Monday, July 12, 2010

Signposts or Rear Window

I watched a video by Zack Arias the other day. Changed my life.
Yeah, it was that good.
It seems when you are called to do something in your life, things come along to keep you from reaching that goal. Flat tires, illness, fire, flood, job loss; you name it, it can/will/has happen(ed).

Just a smoke screen.

Keep going.

Now, I'm not talking about some casual thing here such as, 'I really would like to learn to dance/sing/play the guitar, etc.  This is not one of those deals in which you think about this something from time to time.
No, this is one of those deals that consume you. Day and Night. You go about your day thinking about it. "Man, that would be a great place to shoot. I wonder where the light will be at 3pm." Yup, it gets worse. You go to bed thinking about it, you have dreams about it. ( yes, had a dream the other night about shot lists, go figure!)
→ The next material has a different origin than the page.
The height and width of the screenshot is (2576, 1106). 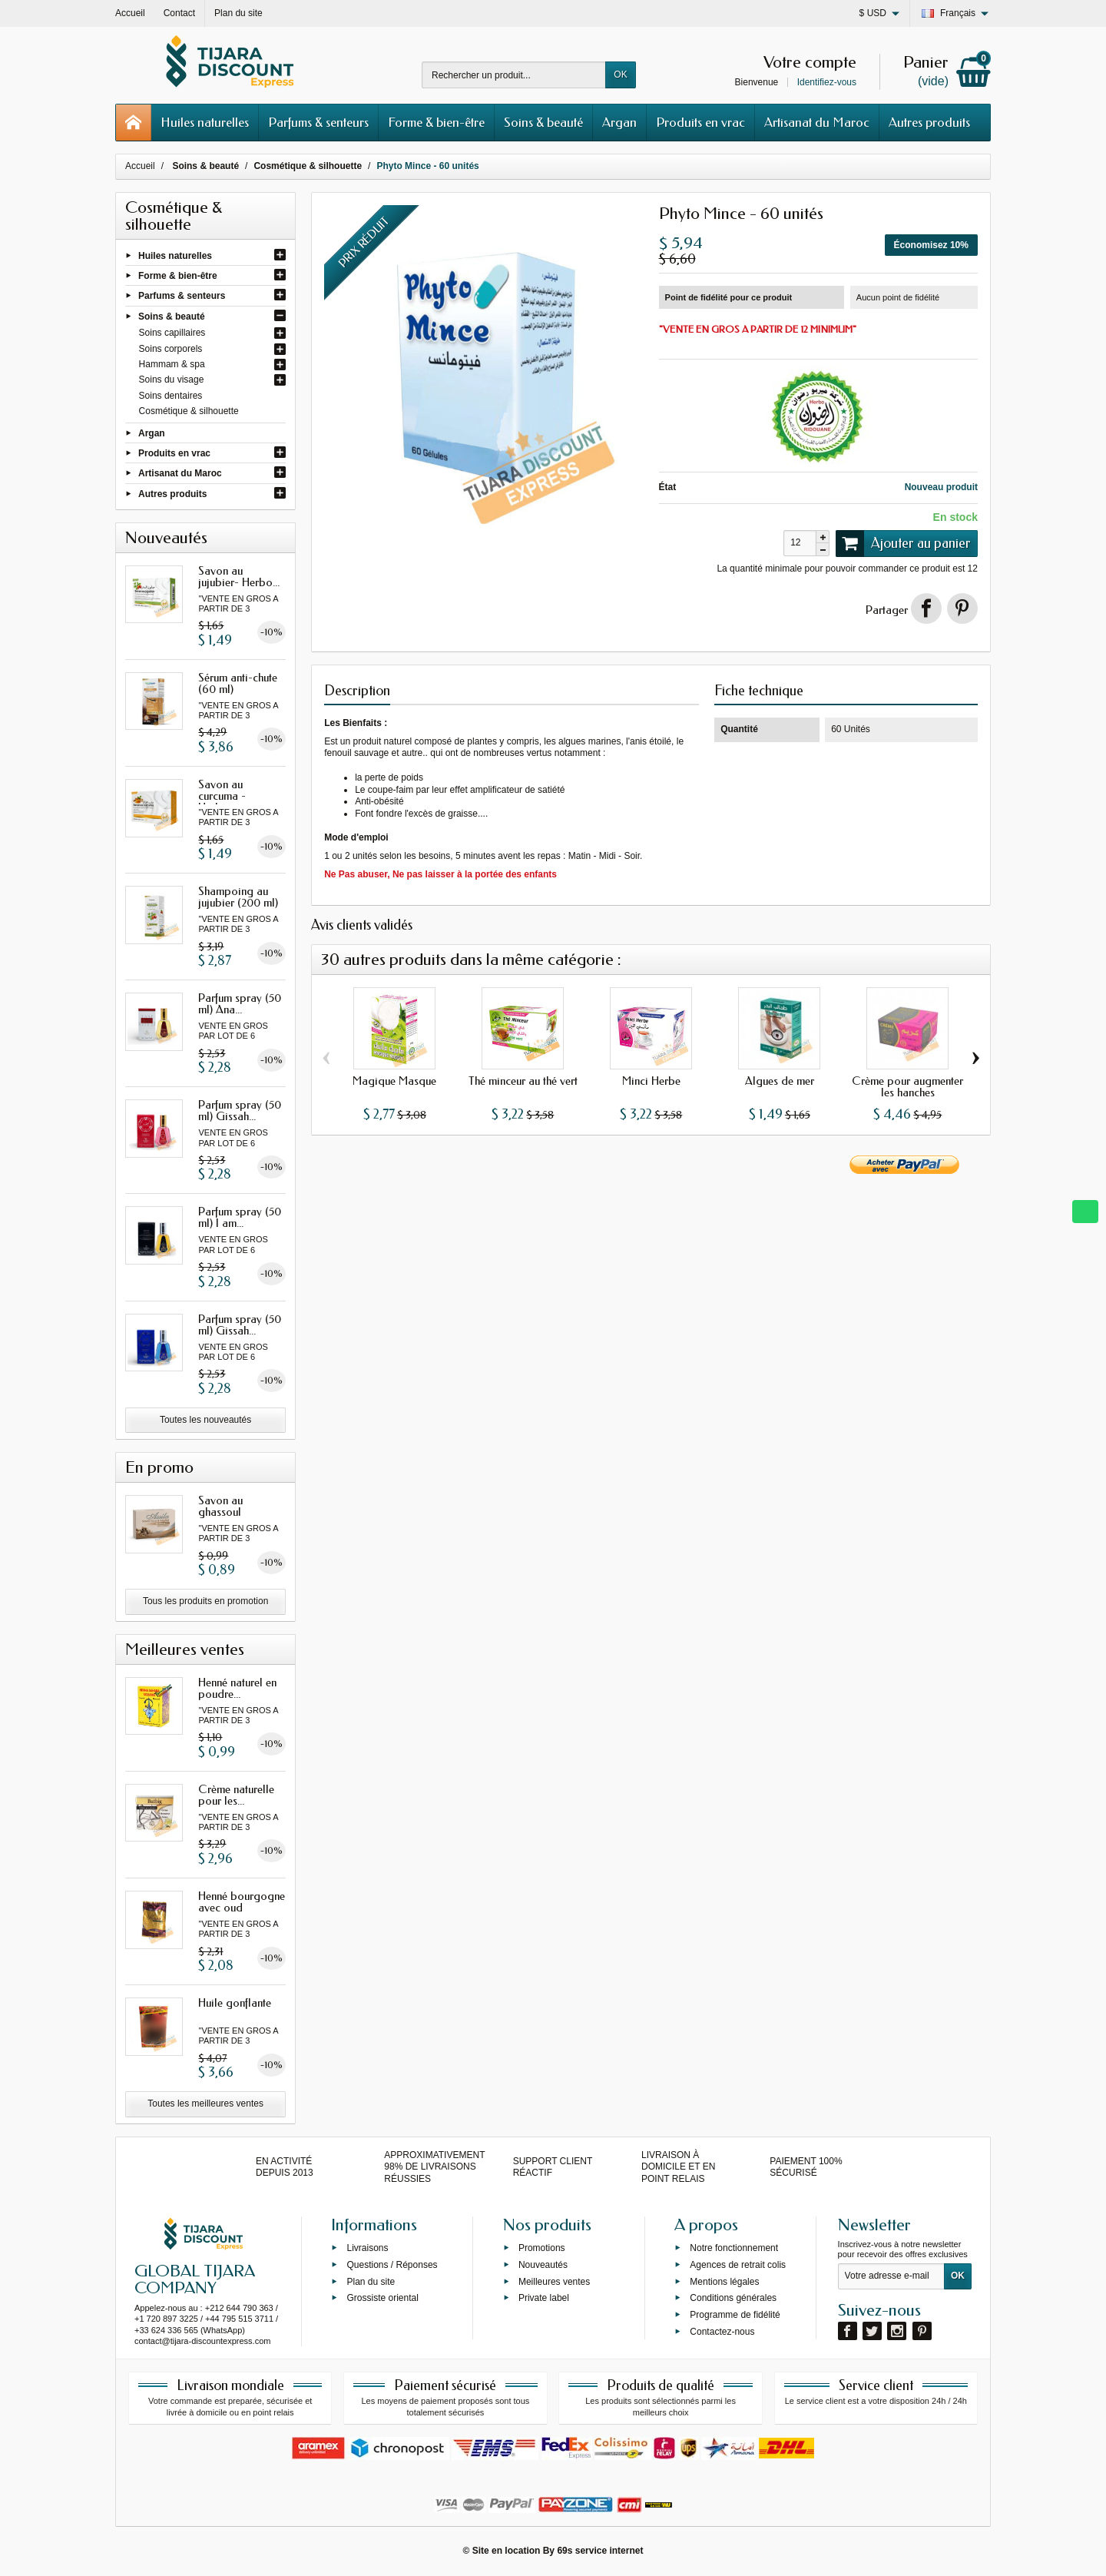 What do you see at coordinates (318, 122) in the screenshot?
I see `Parfums & senteurs` at bounding box center [318, 122].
However, here's the scary part of the whole equation.
When you wake up, you want to run away from it. You have no desire to talk about it, you're scared to bits about it and find that you compare yourself to everyone else and their work, including Aunt Ethel and her new point and shoot.  But, as the morning progresses, your thoughts go back to the shoot you have coming up or the post work you need to do, etc. You're in and there is no denying it.
Is this what Picasso experienced? Or like so many others before me and those around me who suffer silently because of their art? Is this what they mean when they say, 'you must suffer for your art'?
Just who are they, anyway?
For me, the suffering comes from not knowing when I'm going to do my next shoot and when it comes up, will I suck? Will I get in all the shots I thought about, dreamt about, planned for...
Will this madness never end?
No. Resoundingly no.
It can't and it shouldn't. As long as this is what I'm suppossed to do, then no, it will never end.
It's up to me to manage it.
I've been passionate about my music since way back in the day and it has not abated not one bit. That's over 40 years. I'm still just as excited about it as ever and more so.
Like my photography, music keeps opening up. Just when I think it's getting stale, I run across this band who with this song, hooked me in.
It keeps going and going. ( where have I heard that before?)
Until my voice is forever silenced, I'm in... all the way in. No turning back in. Can't give up cause I've invested my life in.
I don't want to just make pretty pictures. I like pretty pictures. I've got lots and loads. I've captured moments that are otherwise lost. I captured my father on film with the very camera he gave me that sparked this thing, this love.
He is no longer around but I have those pictures. I hardly remember him anymore but, I can take out those pictures and recall that moment in the basement of our house with my little makeshift 'studio' and remember him teaching me what to do and then putting it in to practice.
He knew a lot more than I'll ever know.
We pass these things on to others so that they can pass them on.
That's how it works.

I'm in.


Watch this video and tell me you can't totally relate on some level to what he's talking about.
You're hooked and there's no turning back.

One thing he talks about is using the voice you have.
The one that helps to point you toward the right goal, direction, etc. The one that you use to help others.
The one that people 'hear' when they 'see' what you are passionate about.

Find your voice and use it.
As he says in the video, when you're pushing 80 and your voice is silenced, it's over. No more.
Don't be silent.






"If you're too busy looking in the rear window, you'll miss the sign posts along the way, letting you know that you were on the right road all along."